Some of them are listed below:
Expand|Select|Wrap|Line Numbers
  1. int.TryParse
  2. decimal.TryParse
  3. DateTime.TryParse
  4. float.TryParse
  5. bool.TryParse
Most important thing is there is not need for handling exception. Hope this will be helpful.

Thanks
Bharath Reddy VasiReddy
Apr 1 '10 #11

RedSon
Expert 5K+
P: 5,000
Try this.
Apr 1 '10 #12

Frinavale
Expert Mod 5K+
P: 9,731
I updated the article to include the TryParse example :)
Apr 27 '10 #13

Frinavale
Expert Mod 5K+
P: 9,731
Actually, RedSon, you cant' use the TypeOf() method (or the GetType() method in VB.NET) in this case because the value that is being submitted to the server is a String but you are looking to check to see if it is a valid something (int, decimal, float, DateTime ...)

The TryParse method is pretty nice because there are no exceptions thrown...which reduces the overhead involved with handling exceptions and avoids possible exception throwing exploits.
Apr 27 '10 #14

100+
P: 111
The article was very good and impressive...very different and robust way for validation....
Apr 27 '10 #15

Expert 100+
P: 210
Impressive. I would also recommend usage of regular expression validator . with validation expression as ^\d+$ along with required field validator.

Example :

Expand|Select|Wrap|Line Numbers
  1. <asp:TextBox ID="txtbox" runat="server" />                                  
  2. <asp:Button ID="btnSearch" runat="server" Text="Search" ValidationGroup="1" />
  3. <asp:RegularExpressionValidator ID="rev" runat="server" ControlToValidate="txtbox" ErrorMessage="**Invalid Entry" SetFocusOnError="true" ValidationExpression="^\d+$" ValidationGroup="1" Display="Dynamic"/>
  4. <asp:RequiredFieldValidator runat="Server" ControlToValidate="txtbox" ErrorMessage="**Required" ValidationGroup="1" Display="dynamic"  />
  5.  
  6.  
This should do it too.
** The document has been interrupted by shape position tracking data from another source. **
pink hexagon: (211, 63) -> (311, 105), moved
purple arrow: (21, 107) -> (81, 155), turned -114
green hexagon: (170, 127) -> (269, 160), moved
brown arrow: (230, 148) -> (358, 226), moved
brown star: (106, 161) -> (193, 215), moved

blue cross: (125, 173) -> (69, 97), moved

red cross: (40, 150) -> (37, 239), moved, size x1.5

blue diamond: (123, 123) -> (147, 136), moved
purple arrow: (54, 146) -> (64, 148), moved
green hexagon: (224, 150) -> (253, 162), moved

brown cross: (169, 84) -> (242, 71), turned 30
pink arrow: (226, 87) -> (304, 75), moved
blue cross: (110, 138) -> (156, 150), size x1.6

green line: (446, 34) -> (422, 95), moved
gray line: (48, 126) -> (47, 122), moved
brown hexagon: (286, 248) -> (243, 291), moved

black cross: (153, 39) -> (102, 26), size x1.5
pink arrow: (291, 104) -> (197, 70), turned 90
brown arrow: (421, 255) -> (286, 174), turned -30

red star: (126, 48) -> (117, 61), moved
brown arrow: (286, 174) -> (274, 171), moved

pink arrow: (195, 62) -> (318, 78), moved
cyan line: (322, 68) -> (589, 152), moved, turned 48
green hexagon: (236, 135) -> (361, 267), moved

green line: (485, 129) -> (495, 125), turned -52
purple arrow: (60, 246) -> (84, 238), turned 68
Regular Expression Validator validates integer input and Required Field Validator prevents from null input.
Apr 28 '10 #16

Frinavale
Expert Mod 5K+
P: 9,731
Thanks for the recommendation semomaniz.
I'll add it in the next time I update the article.

I also want to add in an example of how to register the script using the ScriptManager so that it will work during asynchronous requests to the server (via UpdatePanel).
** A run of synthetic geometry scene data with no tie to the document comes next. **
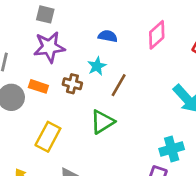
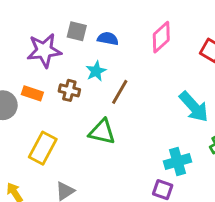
gray square: (45, 14) -> (77, 31), moved
green triangle: (102, 122) -> (102, 132), turned 45

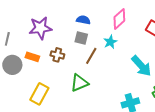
gray square: (77, 31) -> (81, 38), moved
cyan star: (96, 71) -> (110, 42), moved
green triangle: (102, 132) -> (79, 83), turned -36

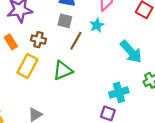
orange rectangle: (32, 57) -> (11, 42), turned 40
yellow rectangle: (39, 94) -> (27, 66), moved

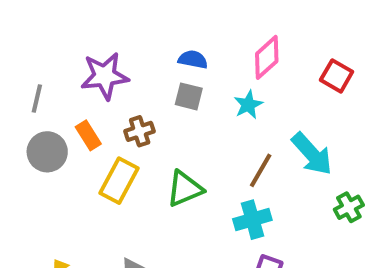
brown cross: (38, 40) -> (140, 131), turned -32
brown line: (76, 41) -> (261, 170), moved
cyan cross: (119, 92) -> (252, 220), moved

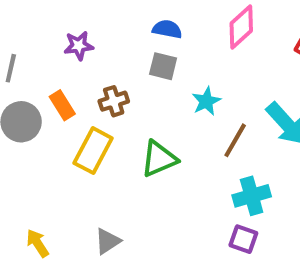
purple star: (105, 76) -> (79, 46), size x0.6
cyan star: (248, 105) -> (206, 101), moved
cyan cross: (252, 220) -> (252, 196), moved

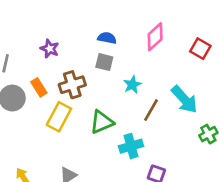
purple star: (79, 46) -> (50, 49), turned 30
brown cross: (114, 101) -> (72, 85), size x1.4
cyan cross: (252, 196) -> (131, 146), moved

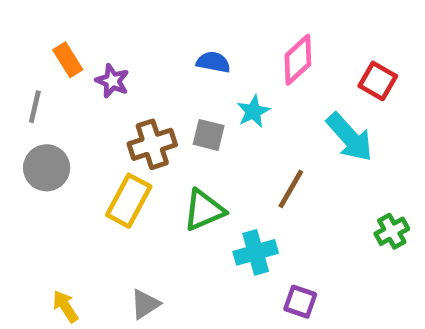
gray square: (104, 62) -> (209, 135), moved
cyan star: (132, 85) -> (253, 111), moved
orange rectangle: (39, 87) -> (68, 60), moved
cyan arrow: (184, 99) -> (350, 137), moved

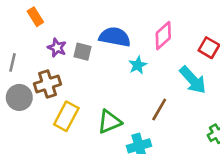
orange rectangle: (68, 60) -> (35, 17), moved
blue semicircle: (213, 62) -> (115, 37), size x1.6
gray square: (209, 135) -> (83, 52), moved
brown cross: (152, 144) -> (48, 84), moved

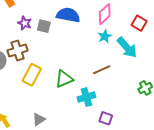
cyan star: (138, 65) -> (105, 36), moved
brown line: (159, 110) -> (102, 70), turned 36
This article was written in haste years ago when the forum was being flooded with the "how do I check if a textbox contains a number" question. Judging by the number of hits it's gotten I think it has been very helpful in providing the answer. It's only natural that I update the article with more techniques on how to accomplish this.
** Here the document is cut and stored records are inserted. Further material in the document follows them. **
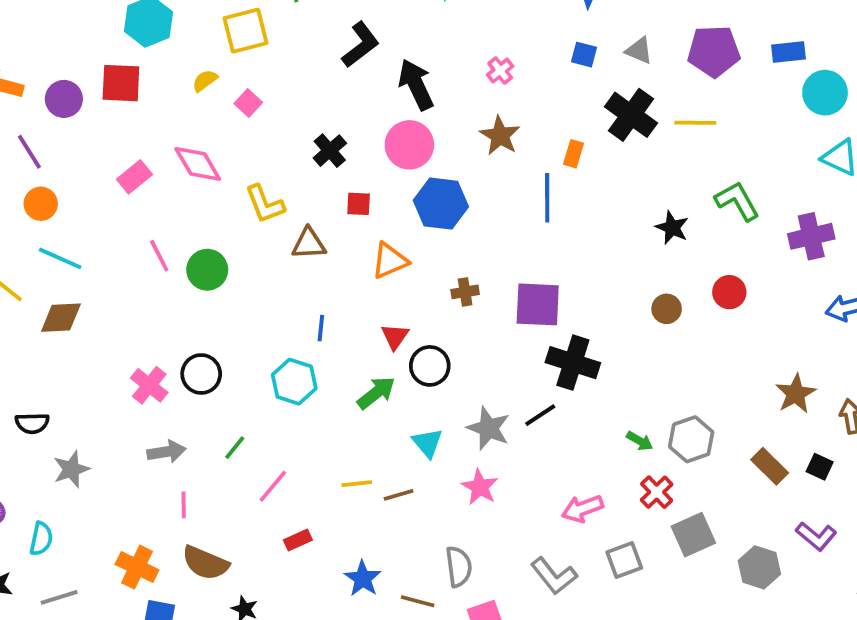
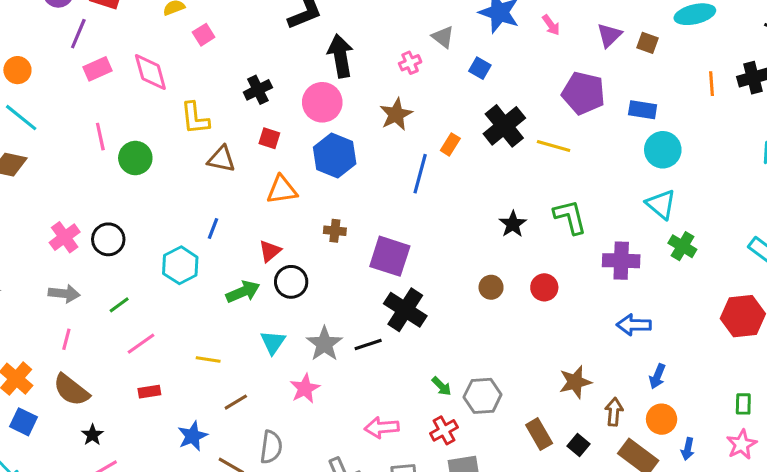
gray triangle: (639, 51) -> (443, 37), moved
purple line: (29, 152) -> (78, 34), moved, turned 40
brown line: (399, 495) -> (236, 402), moved, turned -30

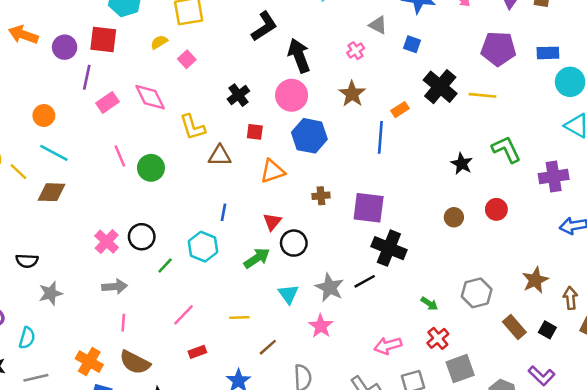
orange rectangle: (450, 144) -> (400, 110), turned 36
green line: (119, 305) -> (165, 266), moved
gray hexagon: (483, 396) -> (477, 293), moved

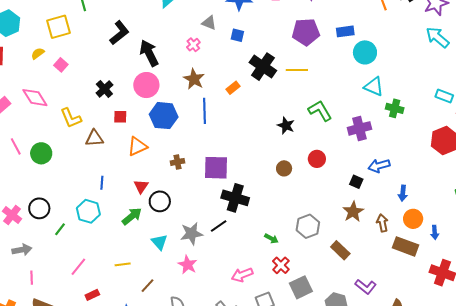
blue line: (380, 137) -> (204, 111), moved
gray star: (330, 287) -> (192, 234), turned -30
black square: (547, 330) -> (356, 182), moved

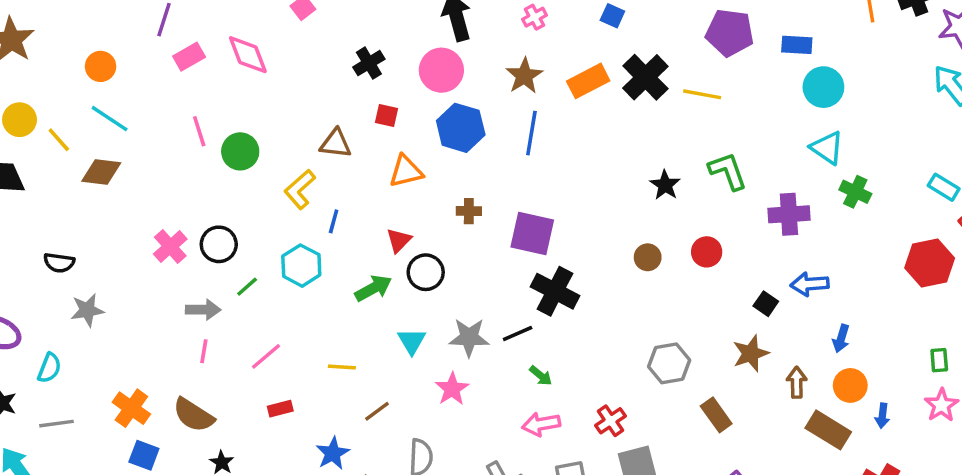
orange rectangle: (233, 88) -> (588, 81), moved, size x1.6
yellow L-shape: (71, 118) -> (300, 189), moved, turned 60
green arrow: (271, 238) -> (541, 376), moved
gray arrow: (22, 250) -> (203, 310), moved
pink line: (32, 278) -> (204, 351), moved

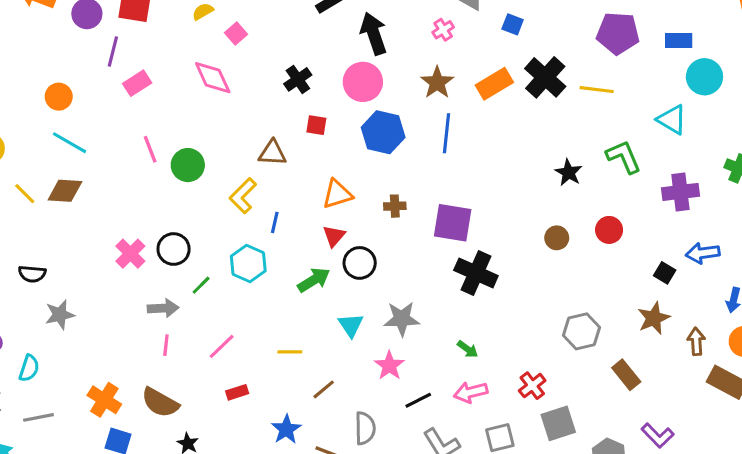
pink diamond: (248, 55) -> (213, 78), moved
yellow line: (59, 140) -> (25, 194), moved
cyan triangle: (827, 148) -> (672, 120), moved
orange triangle: (406, 171) -> (337, 194), moved
black line: (518, 333) -> (418, 400), moved

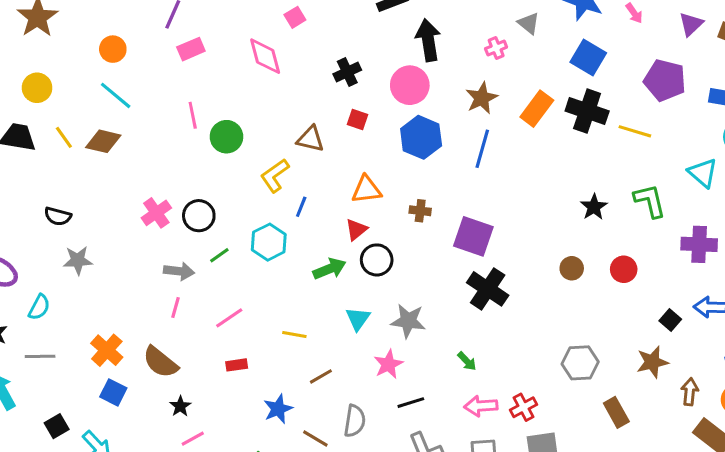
blue square: (513, 24) -> (588, 58), moved, size x1.6
black cross: (545, 77) -> (587, 111), turned -33
orange rectangle: (494, 84) -> (537, 109), turned -32
pink arrow: (471, 392) -> (481, 406), moved

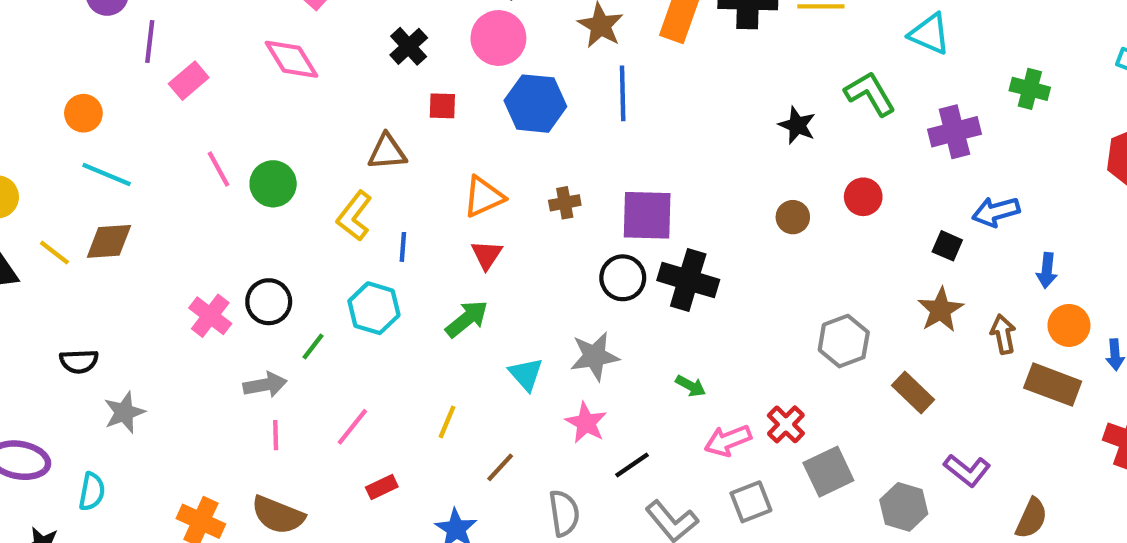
black circle: (377, 260) -> (623, 278), moved
yellow line: (294, 335) -> (447, 422), turned -60

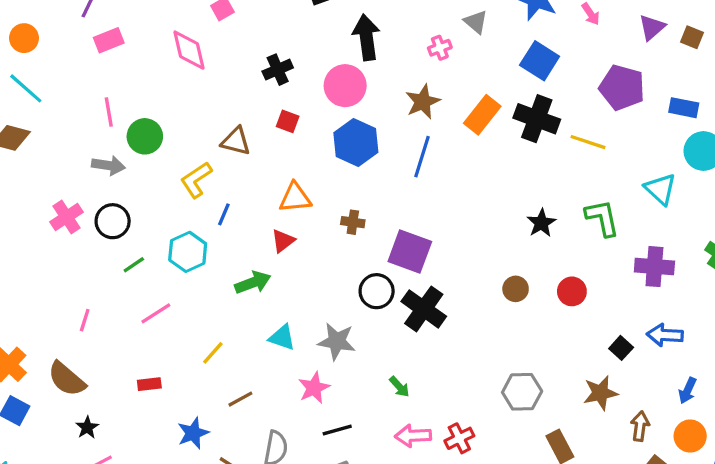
cyan triangle: (526, 374) -> (282, 337), turned -48
gray arrow: (265, 385) -> (108, 165), moved
pink line: (352, 427) -> (156, 313), moved

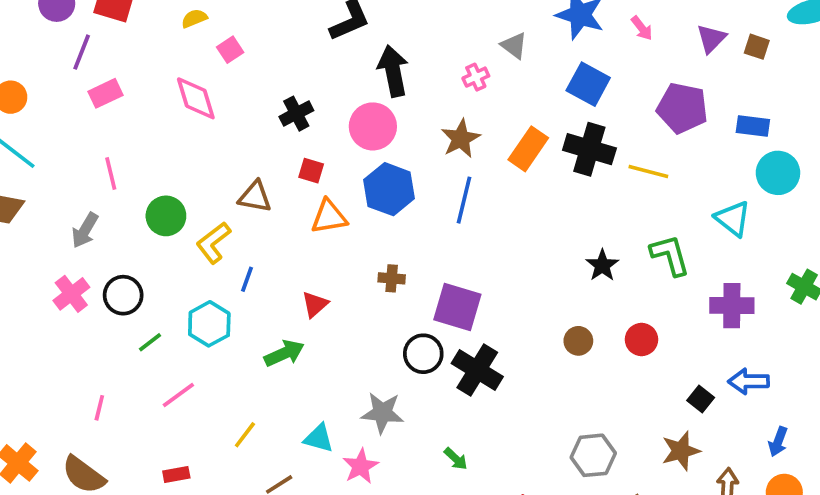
green circle: (145, 136) -> (166, 216), moved
gray arrow: (108, 165) -> (85, 230), moved, turned 116
orange triangle: (295, 198) -> (329, 217), moved
cyan triangle: (282, 337) -> (319, 438), moved

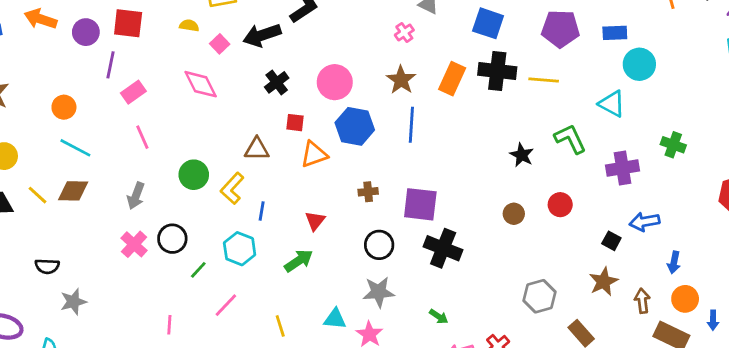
yellow semicircle: (194, 18) -> (189, 26), turned 42
black arrow: (393, 71) -> (262, 35), moved, turned -87
pink line: (111, 173) -> (142, 137), moved
black circle: (423, 354) -> (379, 245), moved
yellow line: (245, 435) -> (280, 326), turned -45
If you have any recommendations that you would like to see in the article let me know :)

-Frinny
Apr 28 '10 #17

Frinavale
Expert Mod 5K+
P: 9,731
I added an example of how to use a RegularExpressionValidator control as well as more information on how to add JavaScript to a page using the ScriptManager. If you notice anything wrong, let me know :)
Jun 8 '10 #18

P: n/a
Akshata Prashar
Expand|Select|Wrap|Line Numbers
  1. double checkNumber;
  2. if (double.TryParse(txtSqFeet.Text, out checkNumber) == false)
  3. {
  4.   jsCall("You have not entered a number");
  5. }
Nov 25 '10 #19

Frinavale
Expert Mod 5K+
P: 9,731
Akshata Prashar, what jsCall does your code do?

Do you have any questions or problems?